Wayang Golek: Heubeul Isuk, West Java
Wayang golek, or wooden puppets, are usually presented on stage in front of hundreds of spectators, in a show that lasts all night. But in West Java, these puppets have ventured off the stage and into the souvenir and interior decoration market. Many of these puppets come from a hamlet located far away from the West Java capital of Bandung where they are often found. The Heubeul Isuk hamlet, some 10 kilometers from the Bandung regency town of Soreang and the Ciwidey tea plantations, has long been known as a center that produces wayang golek. Puppets from Heubeul Isuk are mostly made based on orders from puppet masters. The puppets meet the standards for performances, they are not just for decoration. This is why Heubeul Isuk puppets are more expensive
A local puppet trader, Deden, 30, said the wooden puppets from Heubeul Isuk hamlet were made meticulously and were actually not designed as souvenirs. According to Z. Yamani. A show puppet is priced between Rp 100,000 (US$11) and Rp 150,000. While a puppet souvenir, which is smaller, can be purchased for Rp 15,000.
On a lucky week day, Deden can sell one or two of his puppets. But on the weekends, he said, he can sell up to four or five puppets.
Deden said he did not run his business in the city because he was worried about competing with other sellers.
In the city, he said, people can buy wooden puppets at a low price but the materials are not as good and the details are poor.
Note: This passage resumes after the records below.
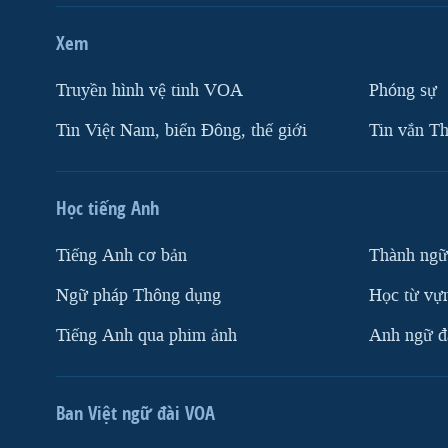
Xem
Truyền hình vệ tinh VOA
Phóng sự
Tin Việt Nam, biển Đông, thế giới
Tin vắn Th
Học tiếng Anh
Tiếng Anh cơ bản
Thành ngữ
Ngữ pháp Thông dụng
Học từ vựn
Tiếng Anh qua phim ảnh
Anh ngữ đặ
Ban Việt ngữ đài VOA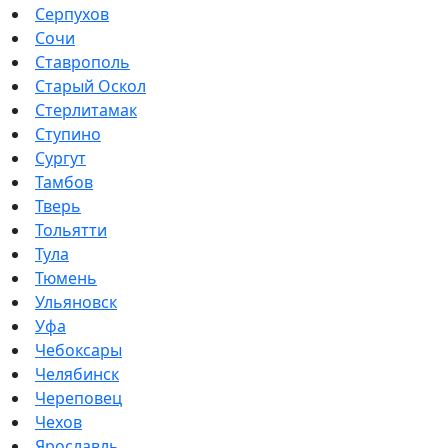
Серпухов
Сочи
Ставрополь
Старый Оскол
Стерлитамак
Ступино
Сургут
Тамбов
Тверь
Тольятти
Тула
Тюмень
Ульяновск
Уфа
Чебоксары
Челябинск
Череповец
Чехов
Ярославль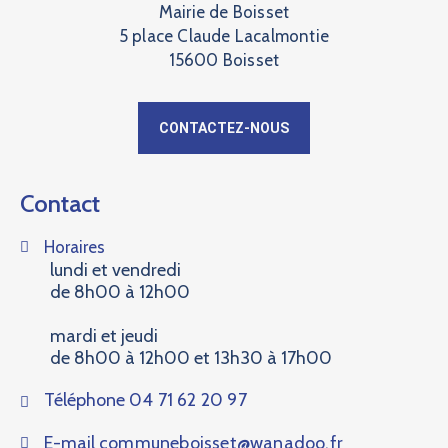
Mairie de Boisset
5 place Claude Lacalmontie
15600 Boisset
CONTACTEZ-NOUS
Contact
Horaires
lundi et vendredi
de 8h00 à 12h00
mardi et jeudi
de 8h00 à 12h00 et 13h30 à 17h00
Téléphone
04 71 62 20 97
E-mail
communeboisset@wanadoo.fr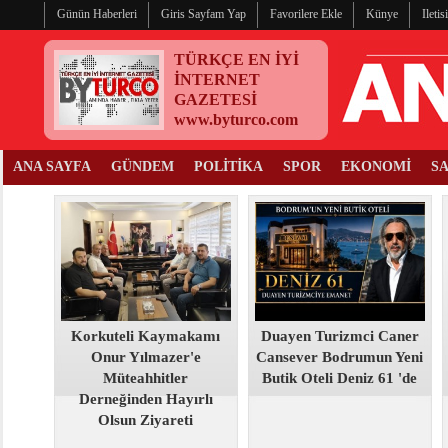
Günün Haberleri
Giris Sayfam Yap
Favorilere Ekle
Künye
Ileti
TÜRKÇE EN İYİ
İNTERNET
GAZETESİ
www.byturco.com
ANA SAYFA
GÜNDEM
POLİTİKA
SPOR
EKONOMİ
S
Korkuteli Kaymakamı
Duayen Turizmci Caner
Onur Yılmazer'e
Cansever Bodrumun Yeni
Müteahhitler
Butik Oteli Deniz 61 'de
Derneğinden Hayırlı
Olsun Ziyareti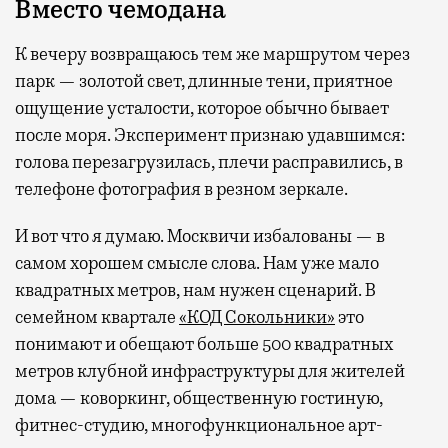
Вместо чемодана
К вечеру возвращаюсь тем же маршрутом через
парк — золотой свет, длинные тени, приятное
ощущение усталости, которое обычно бывает
после моря. Эксперимент признаю удавшимся:
голова перезагрузилась, плечи расправились, в
телефоне фотография в резном зеркале.
И вот что я думаю. Москвичи избалованы — в
самом хорошем смысле слова. Нам уже мало
квадратных метров, нам нужен сценарий. В
семейном квартале
«КОД Сокольники»
это
понимают и обещают больше 500 квадратных
метров клубной инфраструктуры для жителей
дома — коворкинг, общественную гостиную,
фитнес-студию, многофункциональное арт-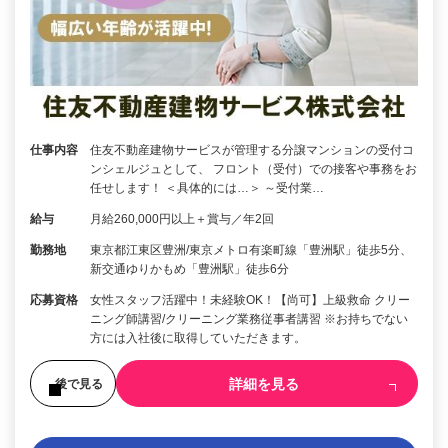
仕事内容
住友不動産建物サービスが管理する分譲マンションの受付コ
ンシェルジュとして、 フロント（受付）での接客や事務をお
任せします！ ＜具体的には…＞ ～受付業…
給与
月給260,000円以上＋賞与／年2回
勤務地
東京都江東区豊洲/東京メトロ有楽町線「豊洲駅」徒歩5分、
新交通ゆりかもめ「豊洲駅」徒歩6分
応募資格
女性スタッフ活躍中！未経験OK！【尚可】上級救命 クリー
ニング師講習/クリーニング業務従事者講習 ※お持ちでない
方には入社後に取得していただきます。
詳細を見る
後で見る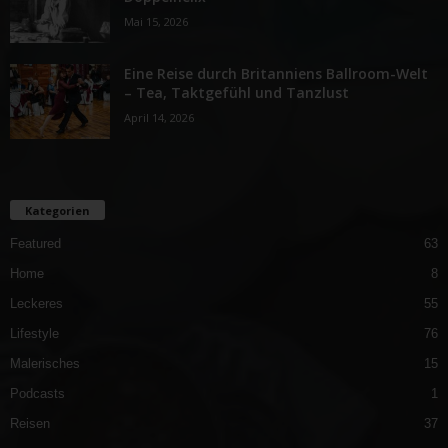
Mai 15, 2026
Eine Reise durch Britanniens Ballroom-Welt
– Tea, Taktgefühl und Tanzlust
April 14, 2026
Kategorien
Featured
63
Home
8
Leckeres
55
Lifestyle
76
Malerisches
15
Podcasts
1
Reisen
37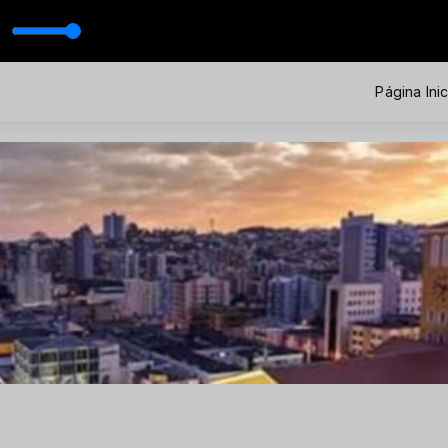
Página Inic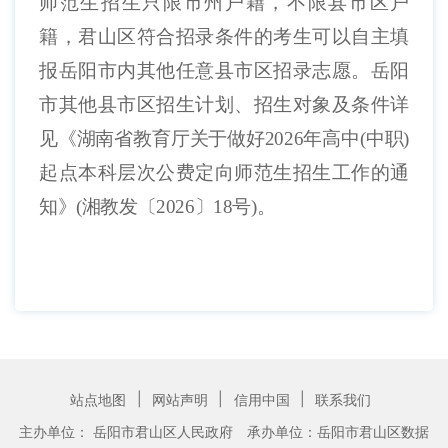
师范生招生只限市州户籍，不限县市区户
籍，君山区符合招录条件的考生可以自主填
报岳阳市内其他任意县市区招录志愿。岳阳
市其他县市区招生计划、招生对象及条件详
见《湖南省教育厅关于做好
202
6
年高中
(
中职
)
起点本科层次公费定向师范生招生工作的通
知》
(
湘教发〔
202
6
〕
18
号
)
。
|
|
|
站点地图
网站声明
信用中国
联系我们
主办单位： 岳阳市君山区人民政府
承办单位：岳阳市君山区数据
“Besides, I don’t have any capital to open a shop in the city,” he said.
Another wayang golek maker from Heubeul Isuk, Nanang, 30, said it took him two or three days to make a puppet, depending on the ornaments.
Nanang not only makes puppets but also hires them out.
Sometimes, puppet masters who want to perform come to him to rent a set of his puppets or certain puppet characters.
Nanang was introduced to the wayang golek world at a very young age, as his father was a puppet master. He can sell up to 50 puppets in a month; both performance and souvenir puppets.
He sometimes makes giant puppets measuring up to two meters, which are ordered by hotels or restaurants that need them for decorations.
Nanang said his customers usually preferred comical characters depicting villagers, like the characters Cepot and Astrajingga. But some pick other characters, depending on their needs and wishes.
“A giant puppet can take one month to make.”
The father of one said he enjoyed making puppets for a living and did not want to turn to another profession.